I have a problem with a proof I found here of the upper hemicontinuity of the best-reply correspondence in the Nash Theorem.
Below there is the proof, and here my problems:
Problems:
Is here implicitly assumed, without loss of generality, that the utility function $u_i$ is increasing in the convergence? Otherwise, I don't see how the red inequality stands.
How does the blue inequality stands?
Is it related to the implicit assumption that I think we have?
Proposition: Let $B_i : \Sigma_{-i} \rightrightarrows \Sigma_i$, defined as $$B_i (\sigma_{-i}) := \arg \max_{x \in \Sigma_{i}} u_i (x , \sigma_{-i}) ,$$ with $B := \prod_{i \in I} B_{i}$. Then, $B$ is upper hemicontinuous.

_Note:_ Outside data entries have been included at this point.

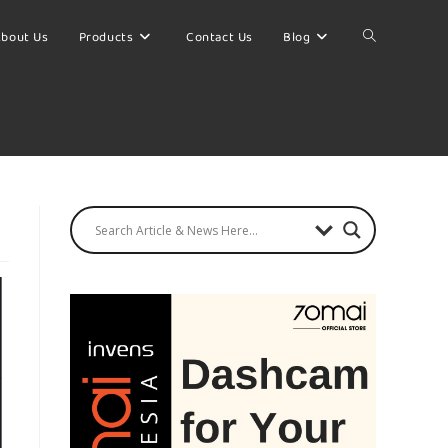
bout Us
Products
Contact Us
Blog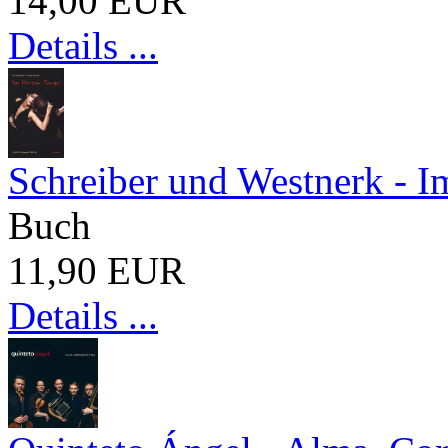
14,00 EUR
Details ...
Schreiber und Westnerk - 
Buch
11,90 EUR
Details ...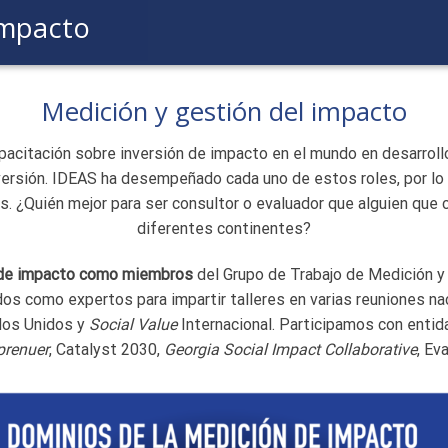
impacto
Medición y gestión del impacto
apacitación sobre inversión de impacto en el mundo en desarroll
nversión. IDEAS ha desempeñado cada uno de estos roles, por l
. ¿Quién mejor para ser consultor o evaluador que alguien que c
diferentes continentes?
n de impacto como miembros
del Grupo de Trabajo de Medición y 
os como expertos para impartir talleres en varias reuniones 
os Unidos y
Social Value
Internacional. Participamos con ent
prenuer
, Catalyst 2030,
Georgia Social Impact Collaborative
, Ev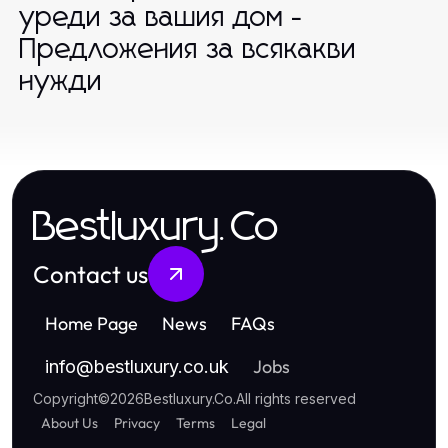
уреди за вашия дом -
Предложения за всякакви
нужди
Bestluxury.Co
Contact us
Home Page
News
FAQs
Jobs
info
@
bestluxury.co.uk
Copyright
©
2026
Bestluxury.Co
.
All rights reserved
About Us
Privacy
Terms
Legal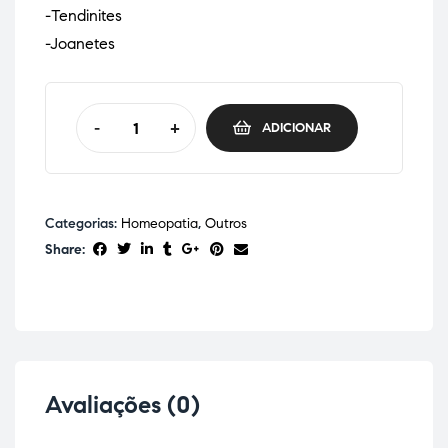
-Tendinites
-Joanetes
-
+
ADICIONAR
Categorias:
Homeopatia
,
Outros
Share:
Avaliações (0)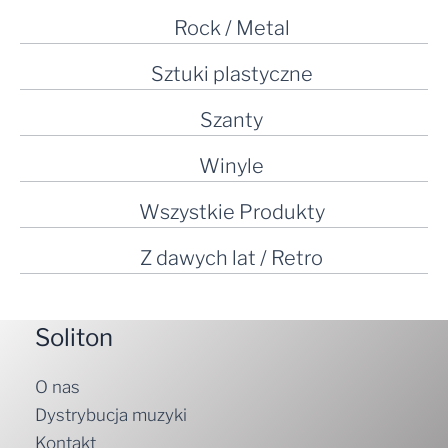
Rock / Metal
Sztuki plastyczne
Szanty
Winyle
Wszystkie Produkty
Z dawych lat / Retro
Soliton
O nas
Dystrybucja muzyki
Kontakt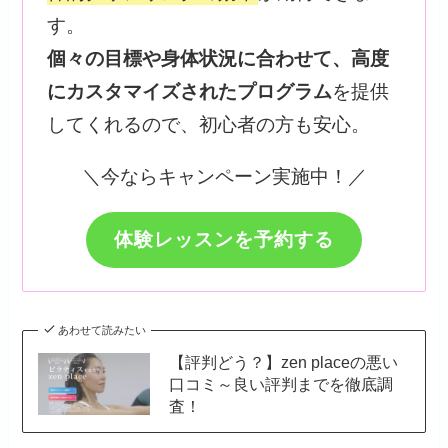
す。
個々の目標や身体状況に合わせて、高度
にカスタマイズされたプログラム
を提供
してくれるので、初心者の方も安心。
＼今ならキャンペーン実施中！／
体験レッスンを予約する
あわせて読みたい
【評判どう？】zen placeの悪い
口コミ～良い評判までを徹底調
査！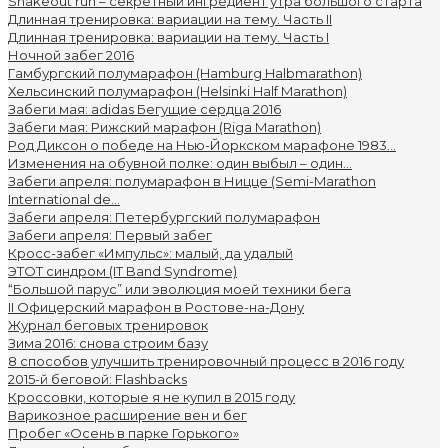
Shakeout run – секретный ингредиент утра большого старта
Длинная тренировка: вариации на тему. Часть II
Длинная тренировка: вариации на тему. Часть I
Ночной забег 2016
Гамбургский полумарафон (Hamburg Halbmarathon)
Хельсинcкий полумарафон (Helsinki Half Marathon)
Забеги мая: adidas Бегущие сердца 2016
Забеги мая: Рижский марафон (Riga Marathon)
Род Диксон о победе на Нью-Йоркском марафоне 1983...
Изменения на обувной полке: один выбыл – один...
Забеги апреля: полумарафон в Ницце (Semi-Marathon
International de...
Забеги апреля: Петербургский полумарафон
Забеги апреля: Первый забег
Кросс-забег «Импульс»: малый, да удалый
ЭТОТ синдром (IT Band Syndrome)
“Большой парус” или эволюция моей техники бега
II Офицерский марафон в Ростове-на-Дону
Журнал беговых тренировок
Зима 2016: снова строим базу
8 способов улучшить тренировочный процесс в 2016 году
2015-й беговой: Flashbacks
Кроссовки, которые я не купил в 2015 году
Варикозное расширение вен и бег
Пробег «Осень в парке Горького»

[Notice that $\Sigma := \Sigma_{i} \times \Sigma_{-i}$ is nonempty compact convex, and the proof relies on the equivalence of upper hemicontinuity to closedness in this context.]
Proof:
By contradiction, assume that $r$ is not closed. Hence, there exists a sequence $(\sigma^n , \hat{\sigma}^n) \to (\sigma , \hat{\sigma})$ with $\hat{\sigma}^n \in B ( \sigma^n)$, but $\hat{\sigma} \notin B ( \sigma)$. If $\hat{\sigma} \notin B ( \sigma)$, then there is some $i \in N$ such that $\hat{\sigma}_i \notin B_i (\sigma)$. Thus, there is a $\sigma^{\prime}_i $ such that $u_i (\sigma^{\prime}_i , \sigma_{-i} ) > u_i (\hat{\sigma}_i , \sigma_{-i} ) + 3\varepsilon$.From the continuity of $u_i$ and the fact that $\sigma_{-i}^n \to \sigma_{-i}$, for $n$ sufficiently large, we have
$$ \color{red}{u_i (\sigma^{\prime}_i , \sigma^{n}_{-i} ) \geq u_i (\sigma^{\prime}_i , \sigma_{-i} ) - \varepsilon .}$$
Bringing those inequalities together we have
$$\color{blue}{u_i (\sigma^{\prime}_i , \sigma^{n}_{-i} ) > % u_i ( \hat{\sigma}_i , \sigma_{-i} ) + 2 \varepsilon \geq% u_i ( \hat{\sigma}^{n}_i , \sigma^{n}_{-i} ) + \varepsilon ,}$$
where the second inequality comes from the continuity of $u_i$. Hence, this contradicts the assumption that $\hat{\sigma}^{n}_i \in B_{i} ( \sigma^{n}_{-i} )$.
As always, any feedback is greatly appreciated.
Thank you for your time.
This follows from continuity of the (mixed extensions of the) payoff functions alone alone. Since $u_i$ is continuous, $\lim_{n\to\infty}\sigma^{n}_{-i}=\sigma_{-i}$ implies $\lim_{n\to\infty}u_i (\sigma^{\prime}_i , \sigma^{n}_{-i} )=u_i (\sigma^{\prime}_i , \sigma_{-i} )$. Let $\varepsilon>0$. By the definition of convergence, $$u_i (\sigma^{\prime}_i , \sigma^{n}_{-i} )\in \big(u_i (\sigma^{\prime}_i , \sigma_{-i} )-\varepsilon,u_i (\sigma^{\prime}_i , \sigma_{-i} )+\varepsilon\big)$$ for $n$ large enough. For such $n$, we therefore have have $$u_i (\sigma^{\prime}_i , \sigma^{n}_{-i} ) > u_i (\sigma^{\prime}_i , \sigma_{-i} ) - \varepsilon,$$ which proves the red inequality.
A similar argument works for the second blue inequality. Note that there are two blue inequalities.